Вы же понимаете… Вы свои уши без зеркала можете увидеть? Так он увидел свои рассказы напечатанными. Во всех издательствах — от ворот поворот.
И пошли его рассказы гулять по Москве в рукописях. То, что называется «Самиздат». Люди ими зачитывались. Друг у дружки вырывали страницы.
Должен признаться, мне посчастливилось подержать в руках два рассказа, и потом всю ночь не мог спать — так колотилось сердце от волнения. Первый класс! Прима! В приличных государствах таким писателям при жизни ставят памятник.
А вот в Москве за такое творчество ставят клизму. Большую! По самые гланды. Его вообще перестали печатать, даже то, что он раньше, в свой «русский» период писал. Из Союза писателей — ногой под зад. Имя велели не упоминать, вычеркнули даже из справочников. Как говорится, предали забвению, похоронили заживо.
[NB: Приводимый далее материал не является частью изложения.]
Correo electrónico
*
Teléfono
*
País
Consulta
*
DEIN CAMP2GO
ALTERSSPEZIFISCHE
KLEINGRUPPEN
Стал он тогда требовать выезда в Израиль. То есть, на историческую родину. Человек он был с размахом и такую поднял вокруг себя волну, что власти покоя лишились. Его письма У Тану — был тогда такой чудак, Генеральный Секретарь ООН в городе Нью-Йорке, сам родом из Бирмы, и все евреи России писали ему, умоляя помочь уехать в Израиль, пока он не умер от рака, — письма нашего писателя У Тану были самыми потрясающими и душераздирающими. Их цитировали в газетах, читали на митингах, давясь слезами, они доводили до истерики мировую общественность… и КГБ.
Ох, и дали же ему прикурить в Москве! Сажали в тюрьму, запугивали анонимными письмами, штатские хулиганы в одинаковых кепках, полученных со склада КГБ, ловили его в подъезде собственного дома и били смертным боем.
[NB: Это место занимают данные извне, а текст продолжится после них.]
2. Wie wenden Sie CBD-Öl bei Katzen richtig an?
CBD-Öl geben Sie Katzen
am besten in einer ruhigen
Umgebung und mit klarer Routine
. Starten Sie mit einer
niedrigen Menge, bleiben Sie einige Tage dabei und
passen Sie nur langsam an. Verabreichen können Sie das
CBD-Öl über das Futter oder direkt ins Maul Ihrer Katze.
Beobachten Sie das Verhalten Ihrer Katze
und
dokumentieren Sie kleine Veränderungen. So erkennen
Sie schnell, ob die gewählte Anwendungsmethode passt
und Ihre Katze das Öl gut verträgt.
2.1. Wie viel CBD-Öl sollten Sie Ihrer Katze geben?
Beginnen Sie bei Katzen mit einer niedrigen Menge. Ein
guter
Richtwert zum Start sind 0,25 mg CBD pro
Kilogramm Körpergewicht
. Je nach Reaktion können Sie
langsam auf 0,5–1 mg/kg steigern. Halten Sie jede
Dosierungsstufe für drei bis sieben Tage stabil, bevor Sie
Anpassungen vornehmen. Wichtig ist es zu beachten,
Он был человеком не робкого десятка — в войну летал пилотом на истребителе. Немцы его сбили в воздушном бою над Одессой, он раненый выпрыгнул с парашютом. Из уважения к его храбрости они его не расстреляли, а наоборот, оказали почести, положили в военный госпиталь и вставили стеклянный глаз вместо того, который остался в кабине самолета. Этот глаз он не вынимал потом всю жизнь и носил поверх него черную бархатную ленту, которая наискось лежала на лице, делая его похожим на лорда Байрона, как уверяли дамы из Дворянского гнезда. Я с Байроном лично не был знаком и делать сравнения не решаюсь.